Pero es que yo - y unos cuantos más, me parece - no tenemos remedio. Somos arrogantes, provocamos, ejercemos incontinentemente nuestra libertad de expresión. Así no hay musulmán fervoroso ni marido bestia que puedan vivir tranquilos. Así no hay quien saque adelante ni un matrimonio en crisis, ni una alianza de civilizaciones, ni siquiera un mal "proceso de paz". Seguro que también en esto estaban de acuerdo el canónigo valenciano y el Presidente del Gobierno. Y algún obispo vasco que otro, puestos a hablar de curas.

(*) Clerical: 2. adj. Marcadamente afecto y sumiso al clero y a sus directrices. (DRAE)

viernes, 10 de febrero de 2006

Laicismo

Una de las muchas verdades indiscutibles que anidan en el sobreentendido colectivo de los occidentales, en ese depósito de lugares comunes sacrosantos que rara vez nos molestamos en examinar con detenimiento ni en tratar de poner en orden, es el de que todas las religiones son más o menos equivalentes e igualmente dignas de respeto. Usted póngale a un rito, una compulsión, una idea fija o una manía cualquiera la etiqueta de creencia religiosa, y automáticamente la habrá convertido en intocable y la habrá equiparado, consista en lo que consista, con todos los demás fenómenos que hayan merecido esa honrosa clasificación.

En mi opinión esta “verdad indiscutible”, como tantas otras que la acompañan en ese repleto trastero de tópicos bienintencionados a que me refiero, es francamente discutible, y, también como la mayoría de ellas, tiene su origen en una formulación defectuosa de otras afirmaciones, estas sí difícilmente discutibles desde posiciones que quieran basarse en el conjunto de valores y creencias que habitualmente decimos profesar los occidentales más o menos demócratas y bienpensantes.

“Todos los hombres tienen los mismos derechos y merecen el mismo respeto”. Esta sí me parece una afirmación indiscutible. Así como esta otra: “Todos los hombres tienen derecho a profesar la religión que prefieran”. Pero de ninguna de ellas, ni de ninguna combinación entre ellas o con otras de su estilo, puede concluirse, legítimamente, que todas las religiones sean equivalentes, ni parecidas siquiera, ni mucho menos merecedoras de la misma consideración.

Todos los hombres tienen perfecto derecho a ver las películas que prefieran y a leer los libros que les parezcan bien, e incluso a no leer ningún libro ni ver jamás una película. Pero es evidente que eso no hace que todas las películas sean igualmente valiosas, ni que todos los libros hayan contribuido en igual medida a enriquecer la literatura universal, ni que ir o no al cine, o leer o no libros, deba considerarse indiferente para la educación y el bienestar de la gente.

Tampoco se puede discutir el derecho que asiste a cualquiera para elegir libremente entre comerse un donuts, un tortel de Mallorca, o ayunar. Pero es perfectamente posible discutir sobre si es mejor comer que no comer, y sobre si es más sana y más apetitosa la bollería artesanal que la industrial.

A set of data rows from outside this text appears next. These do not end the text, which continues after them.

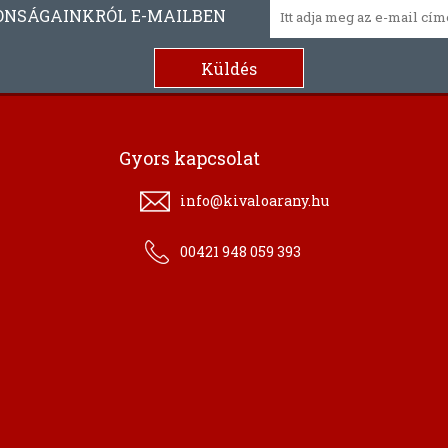
ONSÁGAINKRÓL E-MAILBEN
Gyors kapcsolat
info@kivaloarany.hu
00421 948 059 393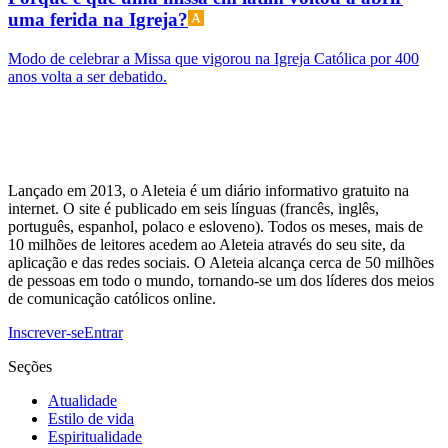
uma ferida na Igreja?
Modo de celebrar a Missa que vigorou na Igreja Católica por 400
anos volta a ser debatido.
Lançado em 2013, o Aleteia é um diário informativo gratuito na
internet. O site é publicado em seis línguas (francês, inglês,
português, espanhol, polaco e esloveno). Todos os meses, mais de
10 milhões de leitores acedem ao Aleteia através do seu site, da
aplicação e das redes sociais. O Aleteia alcança cerca de 50 milhões
de pessoas em todo o mundo, tornando-se um dos líderes dos meios
de comunicação católicos online.
Inscrever-se
Entrar
Seções
Atualidade
Estilo de vida
Espiritualidade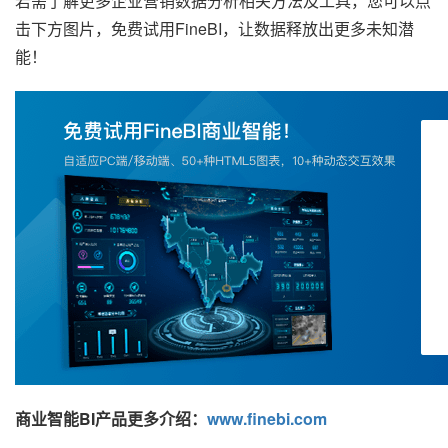
若需了解更多企业营销数据分析相关方法及工具，您可以点
击下方图片，免费试用FineBI，让数据释放出更多未知潜
能！
商业智能BI产品更多介绍：
www.finebi.com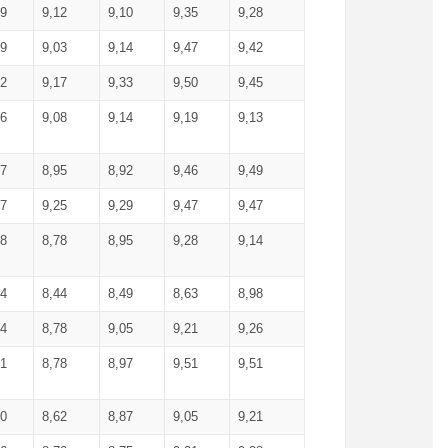
99
9,12
9,10
9,35
9,28
09
9,03
9,14
9,47
9,42
02
9,17
9,33
9,50
9,45
86
9,08
9,14
9,19
9,13
87
8,95
8,92
9,46
9,49
27
9,25
9,29
9,47
9,47
78
8,78
8,95
9,28
9,14
84
8,44
8,49
8,63
8,98
94
8,78
9,05
9,21
9,26
01
8,78
8,97
9,51
9,51
40
8,62
8,87
9,05
9,21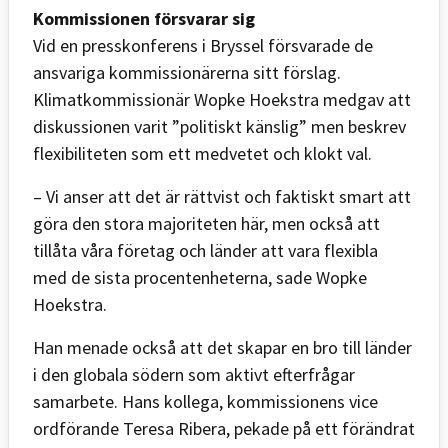
Kommissionen försvarar sig
Vid en presskonferens i Bryssel försvarade de
ansvariga kommissionärerna sitt förslag.
Klimatkommissionär Wopke Hoekstra medgav att
diskussionen varit ”politiskt känslig” men beskrev
flexibiliteten som ett medvetet och klokt val.
– Vi anser att det är rättvist och faktiskt smart att
göra den stora majoriteten här, men också att
tillåta våra företag och länder att vara flexibla
med de sista procentenheterna, sade Wopke
Hoekstra.
Han menade också att det skapar en bro till länder
i den globala södern som aktivt efterfrågar
samarbete. Hans kollega, kommissionens vice
ordförande Teresa Ribera, pekade på ett förändrat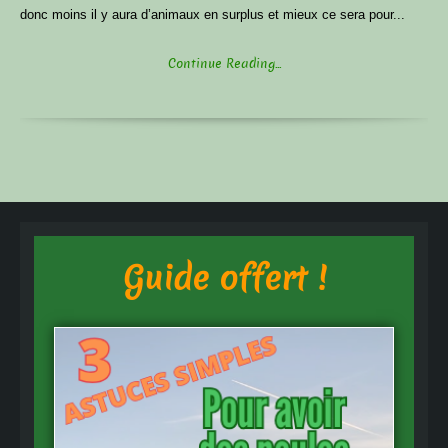
donc moins il y aura d’animaux en surplus et mieux ce sera pour...
Continue Reading...
Guide offert !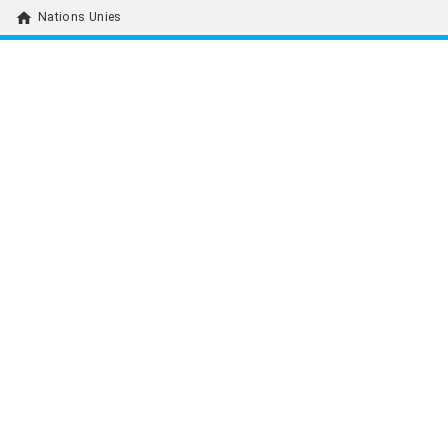
home
Nations Unies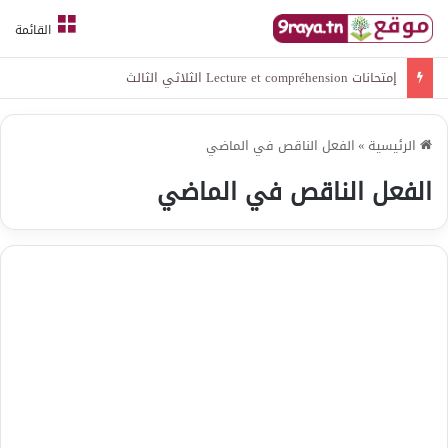
القائمة
إمتحانات Lecture et compréhension الثلاثي الثالث
الرئيسية
»
الفعل الناقص في الماضي
الفعل الناقص في الماضي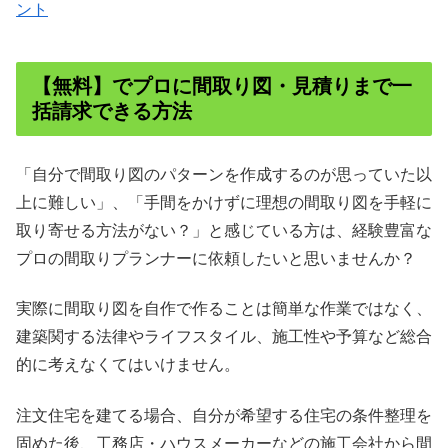
ント
【無料】でプロに間取り図・見積りまで一
括請求できる方法
「自分で間取り図のパターンを作成するのが思っていた以
上に難しい」、「手間をかけずに理想の間取り図を手軽に
取り寄せる方法がない？」と感じている方は、経験豊富な
プロの間取りプランナーに依頼したいと思いませんか？
実際に間取り図を自作で作ることは簡単な作業ではなく、
建築関する法律やライフスタイル、施工性や予算など総合
的に考えなくてはいけません。
注文住宅を建てる場合、自分が希望する住宅の条件整理を
固めた後、工務店・ハウスメーカーなどの施工会社から間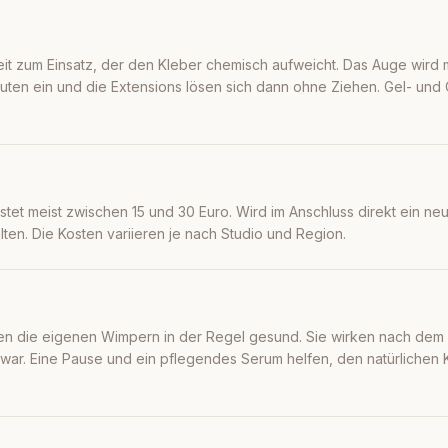
it zum Einsatz, der den Kleber chemisch aufweicht. Das Auge wird m
uten ein und die Extensions lösen sich dann ohne Ziehen. Gel- und
stet meist zwischen 15 und 30 Euro. Wird im Anschluss direkt ein ne
alten. Die Kosten variieren je nach Studio und Region.
ben die eigenen Wimpern in der Regel gesund. Sie wirken nach dem
t war. Eine Pause und ein pflegendes Serum helfen, den natürlichen 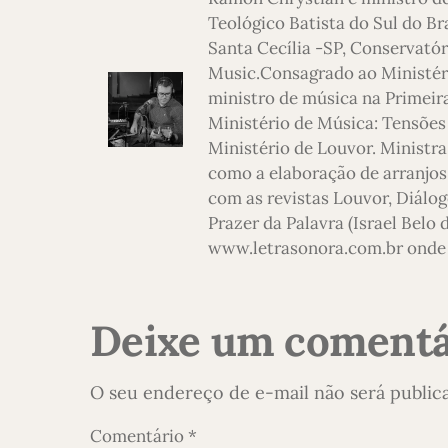
Teológico Batista do Sul do Br
Santa Cecília -SP, Conservatór
Music.Consagrado ao Ministério
ministro de música na Primeira
Ministério de Música: Tensões
Ministério de Louvor. Ministra
como a elaboração de arranjos,
com as revistas Louvor, Diálog
Prazer da Palavra (Israel Belo
www.letrasonora.com.br onde 
Deixe um comentá
O seu endereço de e-mail não será public
Comentário
*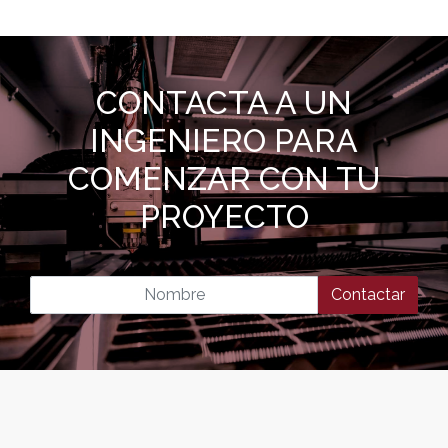
CONTACTA A UN
INGENIERO PARA
COMENZAR CON TU
PROYECTO
Contactar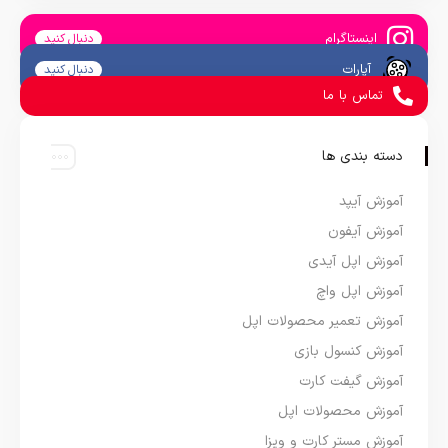
اینستاگرام
دنبال کنید
آپارات
دنبال کنید
تماس با ما
دسته بندی ها
آموزش آیپد
آموزش آیفون
آموزش اپل آیدی
آموزش اپل واچ
آموزش تعمیر محصولات اپل
آموزش کنسول بازی
آموزش گیفت کارت
آموزش محصولات اپل
آموزش مستر کارت و ویزا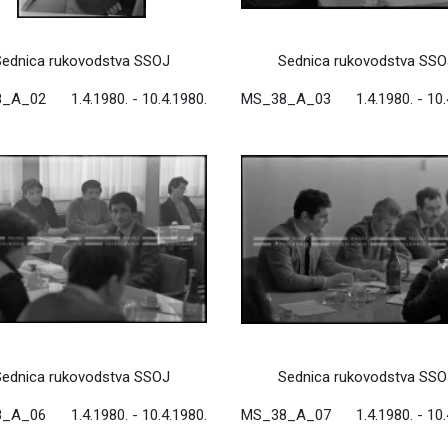
Sednica rukovodstva SSOJ
Sednica rukovodstva SSO
8_A_02
1.4.1980. - 10.4.1980.
MS_38_A_03
1.4.1980. - 10
Sednica rukovodstva SSOJ
Sednica rukovodstva SSO
8_A_06
1.4.1980. - 10.4.1980.
MS_38_A_07
1.4.1980. - 10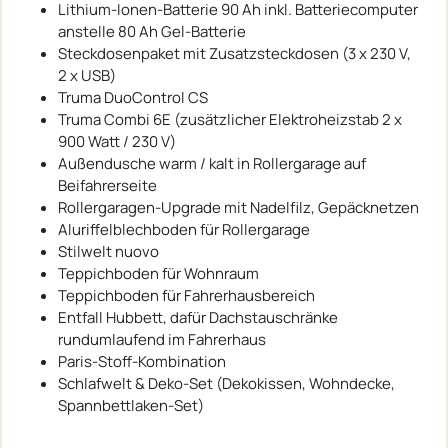
Lithium-Ionen-Batterie 90 Ah inkl. Batteriecomputer
anstelle 80 Ah Gel-Batterie
Steckdosenpaket mit Zusatzsteckdosen (3 x 230 V,
2 x USB)
Truma DuoControl CS
Truma Combi 6E (zusätzlicher Elektroheizstab 2 x
900 Watt / 230 V)
Außendusche warm / kalt in Rollergarage auf
Beifahrerseite
Rollergaragen-Upgrade mit Nadelfilz, Gepäcknetzen
Aluriffelblechboden für Rollergarage
Stilwelt nuovo
Teppichboden für Wohnraum
Teppichboden für Fahrerhausbereich
Entfall Hubbett, dafür Dachstauschränke
rundumlaufend im Fahrerhaus
Paris-Stoff-Kombination
Schlafwelt & Deko-Set (Dekokissen, Wohndecke,
Spannbettlaken-Set)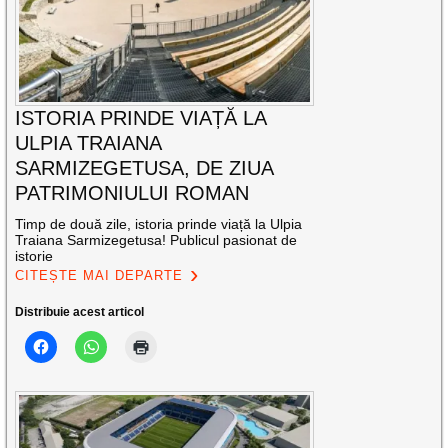
ISTORIA PRINDE VIAȚĂ LA
ULPIA TRAIANA
SARMIZEGETUSA, DE ZIUA
PATRIMONIULUI ROMAN
Timp de două zile, istoria prinde viață la Ulpia
Traiana Sarmizegetusa! Publicul pasionat de
istorie
CITEȘTE MAI DEPARTE
Distribuie acest articol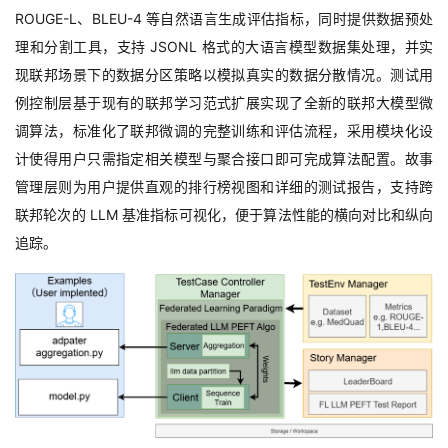
ROUGE-L
、
BLEU-4
等自然语言生成评估指标，同时提供数据预处
理和分割工具，支持
JSONL
格式的大语言模型数据集处理，并实
现联邦场景下的数据分区策略以模拟真实的数据分散情况。测试用
例控制层基于现有的联邦学习范式扩展实现了全新的联邦大模型微
调算法，标准化了联邦微调的完整训练和评估流程，采用模块化设
计使得用户只需指定相关模型与聚合接口即可完成算法配置。故事
管理层则为用户提供直观的排行榜视图和详细的测试报告，支持跨
联邦轮次的
LLM
基准指标可视化，便于算法性能的横向对比和纵向
追踪。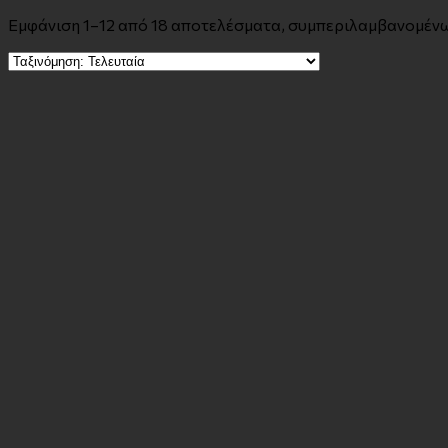
Εμφάνιση 1–12 από 18 αποτελέσματα, συμπεριλαμβανομέν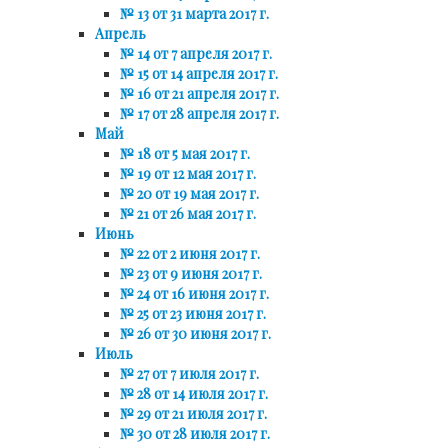
№ 13 от 31 марта 2017 г.
Апрель
№ 14 от 7 апреля 2017 г.
№ 15 от 14 апреля 2017 г.
№ 16 от 21 апреля 2017 г.
№ 17 от 28 апреля 2017 г.
Май
№ 18 от 5 мая 2017 г.
№ 19 от 12 мая 2017 г.
№ 20 от 19 мая 2017 г.
№ 21 от 26 мая 2017 г.
Июнь
№ 22 от 2 июня 2017 г.
№ 23 от 9 июня 2017 г.
№ 24 от 16 июня 2017 г.
№ 25 от 23 июня 2017 г.
№ 26 от 30 июня 2017 г.
Июль
№ 27 от 7 июля 2017 г.
№ 28 от 14 июля 2017 г.
№ 29 от 21 июля 2017 г.
№ 30 от 28 июля 2017 г.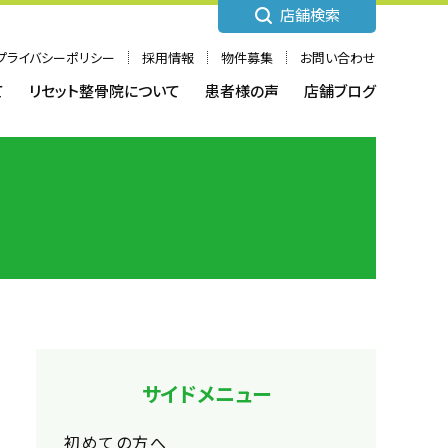
店舗検索
プライバシーポリシー
採用情報
物件募集
お問い合わせ
て
リセット整骨院について
患者様の声
店舗ブログ
サイドメニュー
初めての方へ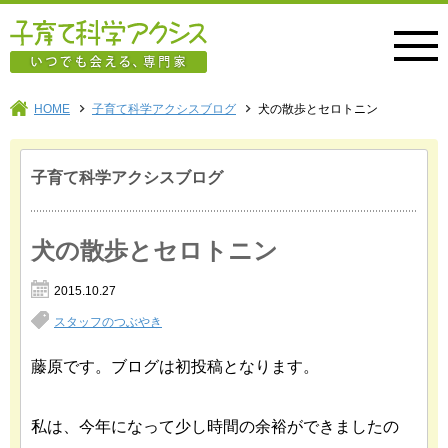
子育て科学アクシス
HOME
子育て科学アクシスブログ
犬の散歩とセロトニン
子育て科学アクシスブログ
犬の散歩とセロトニン
2015.10.27
スタッフのつぶやき
藤原です。ブログは初投稿となります。
私は、今年になって少し時間の余裕ができましたの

La ley, por tanto, debe regular las cosas de modo que se proteja el derecho de cada uno a comer o no, a ir o no al cine y a leer o no libros. Y el de elegir la comida que más le guste, el libro que más le apetezca y la película que más le divierta. Y el de fabricar y vender libros, películas y alimentos libremente, respetando las regulación legal de estas actividades y en sana competencia con todos los demás que fabriquen y vendan esos mismos artículos, u otros diferentes. Y el de opinar libremente sobre qué comida, libro o película se encuentra preferible.

La Ley, en cambio, no debe entrar a decidir sobre si se debe o no comer, leer libros o ir al cine. No debe proscribir ninguna de estas actividades, ni privilegiar a unas sobre otras, ni entrar a establecer cuál de ellas es más conveniente, ni qué libros, películas o alimentos deben fabricarse o consumirse con preferencia a cuáles otros.

Esta actitud objetiva y neutral de la Ley, aplicada al terreno de la religión, es lo que se conoce como laicismo, y es un principio muy sano y expresamente asumido por la mayoría de nuestras sociedades y reflejado en sus legislaciones. Ahora bien, en mi opinión, no siempre bien entendido ni bien aplicado.

Un estado y una sociedad laicos, pienso yo, deben limitarse a respetar por igual todas las manifestaciones religiosas, proteger por igual todos los cultos y asegurarse de que ninguna creencia se impone a nadie, y de que nadie se somete a ningún precepto más que de modo libre y voluntario. Es decir, deben perseguir que se cumplan las afirmaciones que antes di por verdaderas, esas en que se consagran la libertad y la igualdad de derechos de todos los hombres también en este terreno de la religión.

Lo que, en cambio, no deben hacer es convertir lo religioso en una categoría distinta y separada del resto de actividades humanas, ni hacerlo objeto de un trato diferente del que reciba cualquier otro fenómeno, ni para bien ni para mal.

Lo que las creencias religiosas tienen de religioso, de “sagrado” y, por tanto, de sustancialmente diferente de otras actividades humanas, lo tienen precisamente, y solamente, en el ámbito en el que la sociedad y el estado laicos no deben entrar: en la conciencia de los creyentes. Fuera de ese espacio personal y privado no pasan de ser un comportamiento equiparable a cualquier otro, ni más ni menos digno de respeto que el resto de los comportamientos, las actividades y las opiniones. El laicismo consiste, precisamente, en juzgar lo religioso como si no fuera religioso, en ignorar deliberadamente el origen religioso de los comportamientos que se regulan y, en consecuencia, en tratarlos exactamente con los mismos criterios con que se trata la fabricación y consumo de libros, de películas, de alimentos o de partidos de fútbol.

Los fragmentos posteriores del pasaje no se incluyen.